Inland Regional Hospice is encouraging longer stays and more interaction with family members. The goal is to make hospice care more than a one or two-week ordeal at the very end of life, but convincing people to take that approach can be difficult.
When he opened Inland Regional Hospice in Corona one year ago, Florin Rominu knew he didn’t want to run a conventional end-of-life facility.
Why, he thought, did a hospice have to be restricted to the last week or two of a person’s life? Why couldn’t hospice treatment be expanded to the last few months of the person’s life, so they could be as comfortable as possible while coping with a life-ending illness?
At the same time, it would be good idea to bring the person’s family into the picture, counsel them and let them have more of a say in the end-of-life treatment. Why not offer them counseling after their loved one is gone? Wouldn’t all of that make it easier for people to deal with the loss when the end finally came?
Inland Regional’s goal would be the same as any hospice: not to speed up or postpone death but to welcome it. The difference would be a less stressful and more drawn out process, not one jammed into one or two weeks, which is closer to the average hospice stay.
“I saw the need for a new business, because it was clear to me that the hospice stay wasn’t doing everything it could for our patients,” said Rominu, who worked in the printing business before he changed careers and opened an assisted living facility in Bloomington in 2003. “The people working in the facility didn’t know the patients, and the patients didn’t know the facility and what was available to them.
“I thought I could improve the industry, which should be about more than dying.”
Rominu now owns two assisted living centers in Redlands along with the Inland Regional Hospice. The hospice employs 16 people and can treat up to 25 patients, and it will extend a stay beyond six months with a doctor’s approval, Rominu said.

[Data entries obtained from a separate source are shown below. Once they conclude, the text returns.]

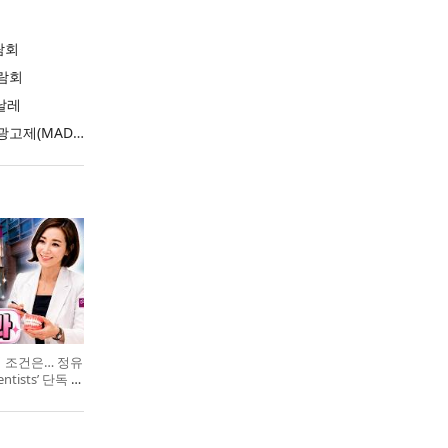
람회
람회
날레
2026 부산국제마케팅광고제(MAD STARS 2026)
의 조건은… 정유
entists’ 단독 특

A 1990 graduate of Redlands High School, Rominu decided to open an assisted-living facility while he was caring, in-home, for his ailing grandfather. It was while running the Bloomington facility he got the idea to operate a hospice that would encourage longer stays.
“About 99 percent of our assisted-living patients end up in a hospice, either a facility or they get their treatment at home,” said Rominu, who is Inland Regional’s main administrator. “When I talk about longer hospice stays, it’s not about profits. I really believe that’s what’s best for the people we’re caring for and their family.”
Hospice care in the United States is made available to anyone who has been diagnosed with a terminal illness and been given less than six months to live, regardless of their age. An estimated one-third of all U.S. residents who receive such a diagnosis end up using in hospice, a move that is covered by Medicare.
Care is provided either at home or in an approved facility, such as a nursing home, hospital unit or an independent hospice like Inland Regional. The level of treatment is based on the patient’s need, and a person can be remove from a hospice if their condition improves.
Hospice care in the United States emphasizes the patient’s psychological state more so than hospice care in other countries. That might explain why most people are reluctant to seek that treatment until they have no other good options, said Sharon Negreen, executive director of the California Hospice and Palliative Care Association in Sacramento.
Many U.S. hospices have been trying for years to get people to consider longer stays and more counseling for family members, with mixed results, Negreen said.
“Hospice care is about dying, and a lot of people don’t like to admit they’re dying,” Negreen said. “But it’s a quality-of-life issue, because people should be able to get as much as they can with the time they have left. It’s also a fact that hospice facilities in the United States aren’t used nearly
as much as they should be.”
Hospitals will welcome longer hospice stays because it will reduce the amount of end-of-life treatment they must provide, something most hospitals are not set up to handle, Negreen said.
Changing the public perception that hospice care is only for the last days of a person’s life will be difficult and time consuming, Negreen said.
“I think we’re doing better,” Negreen said. “There’s been some stories in the media, some positive coverage about how the hospice industry is trying to change. The Affordable Care Act includes provisions giving people more say in the hospice care they receive, and I think that will help.”
If nothing else, the aging Baby Boomer generation will create a demand for more hospice care. There are currently about 200 hospices in California, and that number could easily double in five years, Negreen said.